A childlike part of me wondered if the lakes would be full of silly trout after several weeks of not being fished to. Of course, it’s never that simple and the realist part recognised that. And while the forecast for this auspicious day looked like a good fit for most of the lakes I planned to fish, in fact the conditions turned out to be less than ideal, at least for the first part.
The initial stop was Hepburn, where I arrived to find an icy 8C gale blowing under bright skies. The first thing I noticed was how much more water there was since my last visit in late March (now 60%). The second thing I noticed was that the persistent algae bloom of recent times hadn’t gone away. It was enough to knock viso down to 3 feet tops in the 10C water – clear enough, but it would turn out to be the murkiest lake I fished. I tried to give Hepburn an honest half hour’s effort, but I rarely do well here with the trifecta of bright, windy and cold, so my heart wasn’t really in it.
Next stop was Newlyn. Unlike Hepburn, the level hadn’t changed much since late March – still a healthy 55% or so. In fact, besides being a lot colder, not much had changed period. The water was still very clear, and you had to pick your spot to avoid getting the fly (a pale green BMS) caught in the extensive strapweed beds. Trout activity was minimal overall, but one bright spot was the quantity of smelt in on the shore, one school of which got smashed by a good fish.
I tried for that smelter for 10 minutes, but this day was about checking on the condition of several lakes after a long absence, rather than settling in to fish one. So it was off to the next lake, Tullaroop.
I was pleasantly surprised how much milder it was at Tullaroop: 14C, and the water temp was 14C too. The lake was quite clear, and at a very good height for early May of 64%. The relative stability of Tullaroop’s level was reflected in the many areas of slightly submerged pin-rushes along the north-western bays.
This sort of feature, rather than a scar of bare mud, always makes a lake at least look more promising, and as the wind dropped and a mirror formed, a nice trout started midging. And I caught it – a 3 pound brown on a Milly Midge.

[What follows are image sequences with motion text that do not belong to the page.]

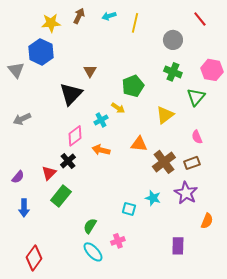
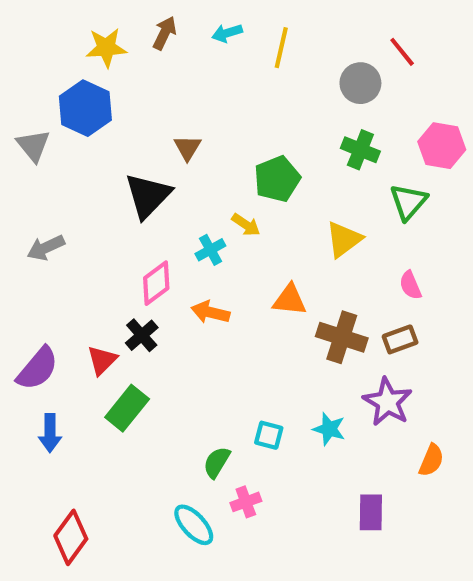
red line: (200, 19) -> (402, 52), moved
brown cross: (164, 162) -> (342, 337), turned -35
purple semicircle: (18, 177) -> (37, 369), size x1.6
cyan star: (153, 198) -> (329, 429), moved
green semicircle: (90, 226) -> (217, 462), moved

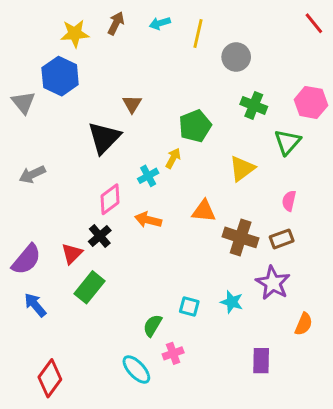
red line: (402, 52) -> (314, 23), moved
gray circle: (360, 83) -> (236, 57), moved
yellow arrow: (246, 225) -> (173, 158), turned -96
pink semicircle: (410, 285) -> (289, 201), turned 36
blue arrow: (50, 433) -> (35, 305), turned 140

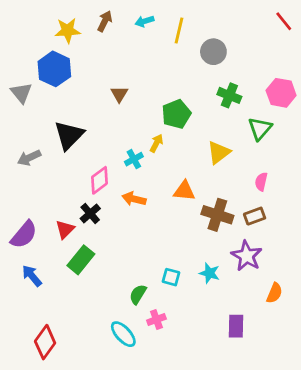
black triangle: (104, 138) -> (69, 135), moved

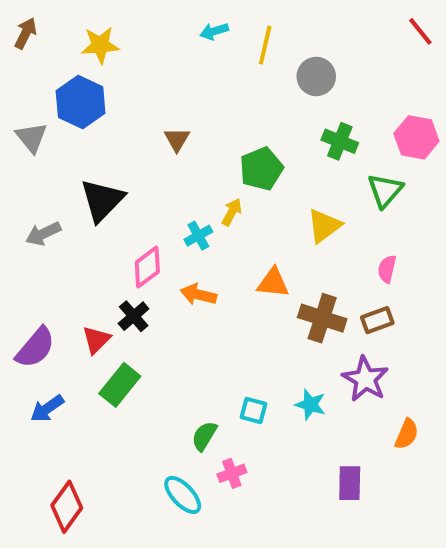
brown arrow: (105, 21) -> (26, 33), moved
blue arrow: (32, 276) -> (47, 408), turned -85

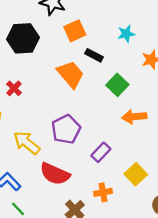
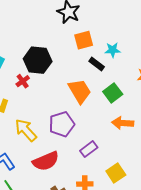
cyan star: (126, 34) -> (113, 50), moved
black hexagon: (23, 38) -> (38, 60), moved
orange trapezoid: (71, 74) -> (80, 91), moved
red semicircle: (55, 174) -> (46, 161), turned -56

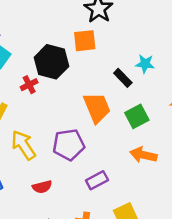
orange square: (84, 40) -> (85, 41), moved
red semicircle: (46, 161) -> (42, 187), size x0.6

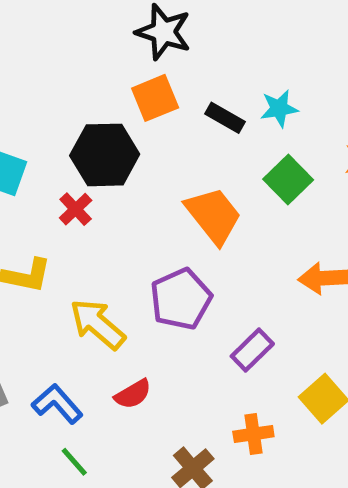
black rectangle: (123, 78) -> (225, 118), moved
green square: (137, 116) -> (288, 179), moved
red semicircle: (42, 187) -> (133, 394), moved

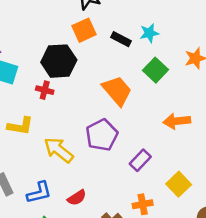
red cross: (76, 209) -> (45, 90), turned -30
red semicircle: (133, 394) -> (77, 198), moved
blue L-shape: (57, 404) -> (39, 193), turned 120

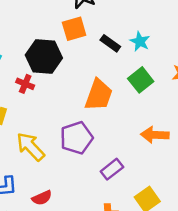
cyan star: (149, 33) -> (140, 41), turned 30
orange trapezoid: (117, 91) -> (99, 95), turned 52

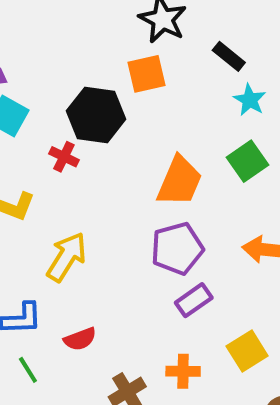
black rectangle: (110, 43) -> (229, 56), moved
purple pentagon: (77, 138) -> (177, 249), moved
yellow arrow: (30, 147) -> (67, 257), turned 72

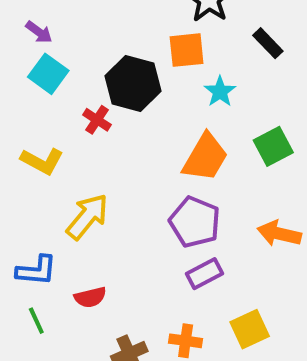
cyan star: (250, 100) -> (220, 92), moved
purple pentagon: (177, 249) -> (195, 222), turned 30

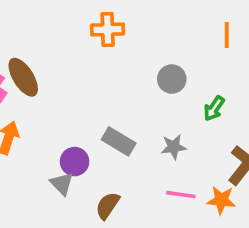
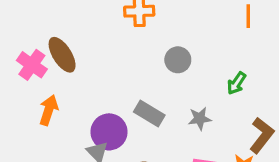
gray circle: (172, 79) -> (178, 60), moved
purple circle: (75, 162) -> (109, 132), size x1.4

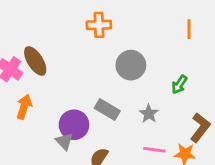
gray circle: (178, 60) -> (131, 65), size x1.4
gray star: (200, 118) -> (149, 114), turned -30

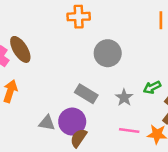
green arrow: (179, 85) -> (152, 87), moved, turned 30
purple circle: (74, 125) -> (72, 122), moved
gray triangle: (64, 141) -> (47, 123), turned -36

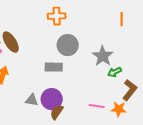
gray circle: (108, 53) -> (68, 45), moved
gray rectangle: (86, 94) -> (54, 67), moved, turned -30
gray star: (124, 98) -> (103, 56), moved, size x1.5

Tullaroop looked good anyway and catching that fish was only further temptation to stay through until evening. There were even a couple of dragonflies buzzing the sheltered shore to emphasise that at this elevation at least, autumn was still hanging in there. But I had two more lakes to try and daylight was slipping away.
It was on to Talbot, which was about 3 metres from full (leaving still plenty of water in this very deep lake) and quite clear. Water temperature was 13C. While some areas were choked with strapweed, it was easy to find channels and open water. After searching a beautiful-looking channel with a small olive Woolly Bugger for about half an hour, I thought I had a follow. Then two casts later, a fat rainbow hit the fly, leapt all over the place, and had the decency to wait until it was safely in the net before throwing the fly.

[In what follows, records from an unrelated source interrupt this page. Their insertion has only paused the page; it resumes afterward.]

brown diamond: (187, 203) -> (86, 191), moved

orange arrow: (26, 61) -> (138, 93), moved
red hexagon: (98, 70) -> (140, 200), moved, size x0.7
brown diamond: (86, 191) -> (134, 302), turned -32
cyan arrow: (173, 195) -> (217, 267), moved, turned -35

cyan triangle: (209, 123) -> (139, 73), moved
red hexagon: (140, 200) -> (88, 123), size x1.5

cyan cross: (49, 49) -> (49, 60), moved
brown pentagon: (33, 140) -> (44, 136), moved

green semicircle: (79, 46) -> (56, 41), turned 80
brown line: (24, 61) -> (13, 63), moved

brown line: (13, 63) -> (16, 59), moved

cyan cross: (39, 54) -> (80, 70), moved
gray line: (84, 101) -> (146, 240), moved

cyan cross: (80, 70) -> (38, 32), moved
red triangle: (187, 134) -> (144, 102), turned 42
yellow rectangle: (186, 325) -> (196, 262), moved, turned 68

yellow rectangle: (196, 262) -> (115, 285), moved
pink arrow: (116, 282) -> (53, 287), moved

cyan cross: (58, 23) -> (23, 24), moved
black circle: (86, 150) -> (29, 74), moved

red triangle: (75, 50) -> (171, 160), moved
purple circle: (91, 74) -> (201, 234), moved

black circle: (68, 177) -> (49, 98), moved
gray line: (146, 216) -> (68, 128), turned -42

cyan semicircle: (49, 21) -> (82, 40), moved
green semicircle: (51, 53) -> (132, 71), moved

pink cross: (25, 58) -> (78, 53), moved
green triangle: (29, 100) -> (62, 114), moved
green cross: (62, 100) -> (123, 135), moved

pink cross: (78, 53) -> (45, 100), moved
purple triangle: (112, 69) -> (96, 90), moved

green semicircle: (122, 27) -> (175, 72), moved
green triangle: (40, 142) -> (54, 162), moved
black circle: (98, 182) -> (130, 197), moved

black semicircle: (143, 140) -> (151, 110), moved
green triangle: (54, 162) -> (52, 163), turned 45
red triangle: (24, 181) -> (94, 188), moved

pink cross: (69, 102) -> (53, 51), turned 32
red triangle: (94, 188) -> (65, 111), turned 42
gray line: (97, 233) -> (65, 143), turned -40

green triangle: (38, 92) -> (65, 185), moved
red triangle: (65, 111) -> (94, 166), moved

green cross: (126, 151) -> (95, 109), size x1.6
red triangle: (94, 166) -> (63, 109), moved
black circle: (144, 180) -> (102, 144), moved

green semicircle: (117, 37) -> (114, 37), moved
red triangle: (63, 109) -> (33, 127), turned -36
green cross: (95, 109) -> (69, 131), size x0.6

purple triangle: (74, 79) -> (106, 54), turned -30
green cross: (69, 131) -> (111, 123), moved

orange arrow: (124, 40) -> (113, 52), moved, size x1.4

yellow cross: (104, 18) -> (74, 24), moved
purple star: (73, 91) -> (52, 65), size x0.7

By then, the sun was really getting low and I should have made my move to Moorabool Reservoir – the fifth lake on my post-lockdown list. However, I’m afraid my ‘just one more cast’ may have morphed into a few more when I spotted a decent swirl further up the channel.
I eventually hit the Western Highway a bit after 5pm, and it soon became apparent that a Moorabool stop would be one of those frustrating races against the dying light; races that often end in a poorly-chosen shore or a poorly tied-on fly in the half light. Moorabool is just up the road from where I live, so I decided I should be able to get back for a less-rushed fish soon. And besides, I reasoned, four out of five ain’t bad.